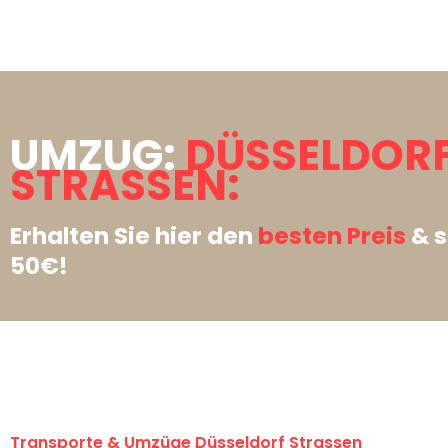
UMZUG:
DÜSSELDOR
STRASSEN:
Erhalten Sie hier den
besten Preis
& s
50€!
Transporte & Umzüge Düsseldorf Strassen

...

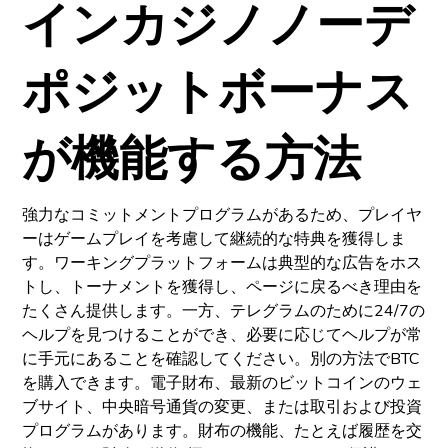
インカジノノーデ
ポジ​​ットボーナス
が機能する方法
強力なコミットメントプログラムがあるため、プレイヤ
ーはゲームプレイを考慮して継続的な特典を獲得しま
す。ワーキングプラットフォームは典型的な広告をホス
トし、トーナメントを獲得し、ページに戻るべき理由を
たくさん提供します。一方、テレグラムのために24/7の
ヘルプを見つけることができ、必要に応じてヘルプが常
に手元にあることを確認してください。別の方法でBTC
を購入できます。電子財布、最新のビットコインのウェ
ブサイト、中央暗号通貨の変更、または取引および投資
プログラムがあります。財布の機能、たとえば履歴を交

→ Exercise instructions
Using the listing above, return word for word each line from the one that has "Erhalten Sie hier den" through the one that has "Transporte & Umzüge Düsseldorf Strassen", and no line outside that range.

→ Solution to this problem
Erhalten Sie hier den
besten Preis
& s
50€!
Transporte & Umzüge Düsseldorf Strassen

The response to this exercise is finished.